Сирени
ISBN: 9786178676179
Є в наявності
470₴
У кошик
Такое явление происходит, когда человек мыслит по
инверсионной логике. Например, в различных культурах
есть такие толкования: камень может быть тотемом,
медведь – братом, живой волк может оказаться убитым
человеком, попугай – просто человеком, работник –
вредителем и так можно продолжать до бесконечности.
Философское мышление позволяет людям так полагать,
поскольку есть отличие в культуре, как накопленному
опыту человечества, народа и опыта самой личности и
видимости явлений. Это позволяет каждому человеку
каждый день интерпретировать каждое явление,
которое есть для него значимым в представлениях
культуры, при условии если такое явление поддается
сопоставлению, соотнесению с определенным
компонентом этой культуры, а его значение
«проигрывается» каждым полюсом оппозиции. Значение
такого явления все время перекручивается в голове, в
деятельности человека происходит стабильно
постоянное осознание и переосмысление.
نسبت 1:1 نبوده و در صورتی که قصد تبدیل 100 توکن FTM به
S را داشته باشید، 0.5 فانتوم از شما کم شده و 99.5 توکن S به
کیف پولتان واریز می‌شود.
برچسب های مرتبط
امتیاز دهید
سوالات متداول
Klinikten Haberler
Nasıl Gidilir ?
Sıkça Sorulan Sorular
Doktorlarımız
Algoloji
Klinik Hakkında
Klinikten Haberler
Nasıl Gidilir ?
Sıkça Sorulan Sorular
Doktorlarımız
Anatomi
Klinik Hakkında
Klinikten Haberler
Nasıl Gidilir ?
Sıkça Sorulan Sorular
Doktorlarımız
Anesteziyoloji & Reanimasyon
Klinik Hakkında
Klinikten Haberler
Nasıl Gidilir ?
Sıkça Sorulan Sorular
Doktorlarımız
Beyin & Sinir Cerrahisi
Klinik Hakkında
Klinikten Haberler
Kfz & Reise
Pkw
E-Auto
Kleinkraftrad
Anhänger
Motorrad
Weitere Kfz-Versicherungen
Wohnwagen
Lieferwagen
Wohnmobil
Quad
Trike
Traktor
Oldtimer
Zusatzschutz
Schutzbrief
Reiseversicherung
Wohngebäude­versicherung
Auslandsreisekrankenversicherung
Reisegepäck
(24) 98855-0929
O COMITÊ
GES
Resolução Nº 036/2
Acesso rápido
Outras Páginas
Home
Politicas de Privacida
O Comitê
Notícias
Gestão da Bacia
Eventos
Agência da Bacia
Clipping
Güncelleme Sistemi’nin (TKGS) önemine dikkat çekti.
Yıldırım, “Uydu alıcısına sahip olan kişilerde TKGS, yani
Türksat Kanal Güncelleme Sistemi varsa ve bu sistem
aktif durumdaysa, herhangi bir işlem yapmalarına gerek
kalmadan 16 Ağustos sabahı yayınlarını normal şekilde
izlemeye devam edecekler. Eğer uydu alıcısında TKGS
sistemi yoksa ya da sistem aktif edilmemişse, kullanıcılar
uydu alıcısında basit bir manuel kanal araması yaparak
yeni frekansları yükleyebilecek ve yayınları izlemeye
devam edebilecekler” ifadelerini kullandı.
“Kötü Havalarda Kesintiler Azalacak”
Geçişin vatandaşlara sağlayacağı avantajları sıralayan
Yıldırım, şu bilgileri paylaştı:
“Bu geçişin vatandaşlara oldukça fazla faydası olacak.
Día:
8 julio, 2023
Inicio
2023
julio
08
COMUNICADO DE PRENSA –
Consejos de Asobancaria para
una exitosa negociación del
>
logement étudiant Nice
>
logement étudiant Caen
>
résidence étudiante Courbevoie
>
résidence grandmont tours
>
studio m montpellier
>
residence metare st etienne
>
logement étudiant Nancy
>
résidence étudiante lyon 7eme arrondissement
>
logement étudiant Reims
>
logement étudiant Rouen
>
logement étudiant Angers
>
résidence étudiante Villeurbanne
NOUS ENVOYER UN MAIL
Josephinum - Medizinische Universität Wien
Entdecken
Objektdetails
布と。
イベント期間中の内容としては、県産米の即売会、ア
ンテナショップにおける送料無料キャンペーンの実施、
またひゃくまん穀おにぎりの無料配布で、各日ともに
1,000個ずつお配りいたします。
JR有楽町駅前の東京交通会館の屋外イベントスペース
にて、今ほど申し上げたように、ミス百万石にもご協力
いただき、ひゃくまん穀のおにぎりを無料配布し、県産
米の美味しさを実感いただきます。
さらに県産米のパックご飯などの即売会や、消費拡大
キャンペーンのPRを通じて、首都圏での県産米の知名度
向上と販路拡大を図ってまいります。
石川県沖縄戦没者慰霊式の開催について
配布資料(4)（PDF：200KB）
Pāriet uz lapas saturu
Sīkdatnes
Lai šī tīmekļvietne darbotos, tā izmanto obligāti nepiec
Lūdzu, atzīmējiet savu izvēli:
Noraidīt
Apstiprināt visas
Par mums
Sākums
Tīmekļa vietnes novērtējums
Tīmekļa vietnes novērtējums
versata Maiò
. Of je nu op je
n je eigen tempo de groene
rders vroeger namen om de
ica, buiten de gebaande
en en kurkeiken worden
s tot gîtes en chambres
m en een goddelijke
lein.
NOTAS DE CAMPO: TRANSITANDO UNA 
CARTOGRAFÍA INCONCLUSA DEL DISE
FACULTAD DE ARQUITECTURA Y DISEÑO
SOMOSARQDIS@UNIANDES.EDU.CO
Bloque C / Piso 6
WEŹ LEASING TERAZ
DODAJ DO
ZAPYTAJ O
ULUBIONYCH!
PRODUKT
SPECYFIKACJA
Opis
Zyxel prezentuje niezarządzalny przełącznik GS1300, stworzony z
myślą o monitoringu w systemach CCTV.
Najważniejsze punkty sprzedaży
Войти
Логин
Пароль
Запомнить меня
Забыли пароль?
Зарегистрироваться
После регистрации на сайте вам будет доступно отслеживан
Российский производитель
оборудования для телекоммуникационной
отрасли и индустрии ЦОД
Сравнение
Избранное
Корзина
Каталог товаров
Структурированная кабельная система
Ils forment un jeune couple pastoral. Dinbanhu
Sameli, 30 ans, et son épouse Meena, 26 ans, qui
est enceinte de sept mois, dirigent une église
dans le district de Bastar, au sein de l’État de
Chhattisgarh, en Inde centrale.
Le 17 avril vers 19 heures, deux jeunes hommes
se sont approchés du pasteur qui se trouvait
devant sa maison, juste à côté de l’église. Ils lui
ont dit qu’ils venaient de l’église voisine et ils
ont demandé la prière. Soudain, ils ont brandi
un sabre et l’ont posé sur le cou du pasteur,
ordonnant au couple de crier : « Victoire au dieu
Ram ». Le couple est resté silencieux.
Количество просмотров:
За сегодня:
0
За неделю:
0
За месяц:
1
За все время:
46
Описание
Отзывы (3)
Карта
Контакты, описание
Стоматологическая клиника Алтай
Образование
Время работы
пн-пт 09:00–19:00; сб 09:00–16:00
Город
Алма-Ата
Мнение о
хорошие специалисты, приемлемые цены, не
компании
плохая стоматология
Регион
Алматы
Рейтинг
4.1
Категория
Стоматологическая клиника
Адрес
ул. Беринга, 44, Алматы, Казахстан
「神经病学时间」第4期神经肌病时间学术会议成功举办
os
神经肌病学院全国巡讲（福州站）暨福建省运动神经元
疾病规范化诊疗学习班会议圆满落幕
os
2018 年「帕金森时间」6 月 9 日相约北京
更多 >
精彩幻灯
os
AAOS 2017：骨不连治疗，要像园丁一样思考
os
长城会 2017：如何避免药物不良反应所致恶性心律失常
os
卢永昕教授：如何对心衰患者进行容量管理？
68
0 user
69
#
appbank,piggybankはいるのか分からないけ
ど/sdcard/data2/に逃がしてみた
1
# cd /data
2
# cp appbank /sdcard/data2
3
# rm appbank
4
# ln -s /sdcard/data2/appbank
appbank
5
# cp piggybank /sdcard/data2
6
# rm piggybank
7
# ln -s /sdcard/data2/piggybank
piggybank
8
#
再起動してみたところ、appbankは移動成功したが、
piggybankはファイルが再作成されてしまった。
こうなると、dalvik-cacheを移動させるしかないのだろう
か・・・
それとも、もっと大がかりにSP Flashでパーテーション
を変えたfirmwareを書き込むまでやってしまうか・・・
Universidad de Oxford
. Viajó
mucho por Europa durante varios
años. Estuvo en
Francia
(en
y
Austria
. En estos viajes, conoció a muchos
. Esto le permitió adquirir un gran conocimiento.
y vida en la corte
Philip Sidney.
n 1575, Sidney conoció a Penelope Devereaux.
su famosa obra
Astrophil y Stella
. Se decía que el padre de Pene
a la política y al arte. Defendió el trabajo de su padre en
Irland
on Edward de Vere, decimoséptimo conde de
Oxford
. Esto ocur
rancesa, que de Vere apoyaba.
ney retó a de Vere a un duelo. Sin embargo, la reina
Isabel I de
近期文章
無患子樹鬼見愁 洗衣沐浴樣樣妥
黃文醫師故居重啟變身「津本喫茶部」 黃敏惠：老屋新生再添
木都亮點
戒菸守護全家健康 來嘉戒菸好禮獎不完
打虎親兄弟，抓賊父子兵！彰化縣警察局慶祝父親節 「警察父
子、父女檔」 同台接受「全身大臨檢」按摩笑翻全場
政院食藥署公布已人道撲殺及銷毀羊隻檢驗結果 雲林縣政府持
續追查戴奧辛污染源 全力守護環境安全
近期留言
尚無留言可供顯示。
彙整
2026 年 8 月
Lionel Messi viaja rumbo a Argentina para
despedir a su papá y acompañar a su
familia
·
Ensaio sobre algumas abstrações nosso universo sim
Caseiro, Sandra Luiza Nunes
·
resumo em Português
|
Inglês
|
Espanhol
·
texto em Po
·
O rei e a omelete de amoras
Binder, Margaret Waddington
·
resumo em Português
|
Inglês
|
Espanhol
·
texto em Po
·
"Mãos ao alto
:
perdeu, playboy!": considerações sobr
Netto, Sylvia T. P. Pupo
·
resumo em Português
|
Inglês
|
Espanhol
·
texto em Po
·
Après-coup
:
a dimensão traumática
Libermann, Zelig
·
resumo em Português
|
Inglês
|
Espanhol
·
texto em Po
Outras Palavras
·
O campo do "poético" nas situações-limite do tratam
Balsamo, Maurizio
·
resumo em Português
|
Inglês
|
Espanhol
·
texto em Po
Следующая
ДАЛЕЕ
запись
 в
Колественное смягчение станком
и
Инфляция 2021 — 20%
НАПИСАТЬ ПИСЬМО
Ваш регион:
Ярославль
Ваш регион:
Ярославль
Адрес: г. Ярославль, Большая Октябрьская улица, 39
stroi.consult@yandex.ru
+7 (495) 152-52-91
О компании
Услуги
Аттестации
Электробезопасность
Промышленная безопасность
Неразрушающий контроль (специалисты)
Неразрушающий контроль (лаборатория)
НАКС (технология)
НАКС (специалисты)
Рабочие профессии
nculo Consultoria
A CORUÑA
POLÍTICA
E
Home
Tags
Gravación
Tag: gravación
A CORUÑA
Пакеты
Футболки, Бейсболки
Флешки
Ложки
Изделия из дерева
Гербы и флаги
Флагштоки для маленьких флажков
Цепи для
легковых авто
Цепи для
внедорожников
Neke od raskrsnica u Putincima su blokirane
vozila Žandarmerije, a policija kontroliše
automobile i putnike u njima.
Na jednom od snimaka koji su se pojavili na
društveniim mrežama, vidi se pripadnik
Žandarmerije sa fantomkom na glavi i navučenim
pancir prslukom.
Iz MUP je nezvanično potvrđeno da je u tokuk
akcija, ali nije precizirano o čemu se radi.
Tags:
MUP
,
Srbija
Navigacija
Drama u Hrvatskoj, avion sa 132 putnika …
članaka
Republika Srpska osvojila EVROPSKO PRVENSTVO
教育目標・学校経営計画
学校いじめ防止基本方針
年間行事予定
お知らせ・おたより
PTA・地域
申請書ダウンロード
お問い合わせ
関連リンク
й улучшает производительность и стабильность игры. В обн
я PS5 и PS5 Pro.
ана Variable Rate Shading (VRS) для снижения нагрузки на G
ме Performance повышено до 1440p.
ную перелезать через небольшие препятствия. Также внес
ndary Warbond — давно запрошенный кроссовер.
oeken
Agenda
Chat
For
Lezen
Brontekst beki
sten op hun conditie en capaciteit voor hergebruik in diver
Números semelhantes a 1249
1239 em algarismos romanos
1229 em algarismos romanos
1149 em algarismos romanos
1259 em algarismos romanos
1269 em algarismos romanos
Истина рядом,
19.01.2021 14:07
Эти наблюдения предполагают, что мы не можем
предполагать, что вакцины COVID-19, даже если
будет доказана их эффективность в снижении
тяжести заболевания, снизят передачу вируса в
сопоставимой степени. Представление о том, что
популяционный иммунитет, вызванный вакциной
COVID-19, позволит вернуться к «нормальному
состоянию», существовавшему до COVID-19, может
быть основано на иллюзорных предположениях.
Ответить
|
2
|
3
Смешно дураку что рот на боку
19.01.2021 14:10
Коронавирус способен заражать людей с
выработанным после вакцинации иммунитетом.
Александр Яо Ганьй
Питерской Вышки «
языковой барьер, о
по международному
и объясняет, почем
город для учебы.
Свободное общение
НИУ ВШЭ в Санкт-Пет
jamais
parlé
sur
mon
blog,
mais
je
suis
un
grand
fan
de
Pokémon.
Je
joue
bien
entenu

═══

**What you have to do**
The required output is the stretch of entries above from the line containing "y vida en la corte" through the line containing "on Edward de Vere, decimoséptimo conde de", reproduced exactly.

**Your solution**
y vida en la corte
Philip Sidney.
n 1575, Sidney conoció a Penelope Devereaux.
su famosa obra
Astrophil y Stella
. Se decía que el padre de Pene
a la política y al arte. Defendió el trabajo de su padre en
Irland
on Edward de Vere, decimoséptimo conde de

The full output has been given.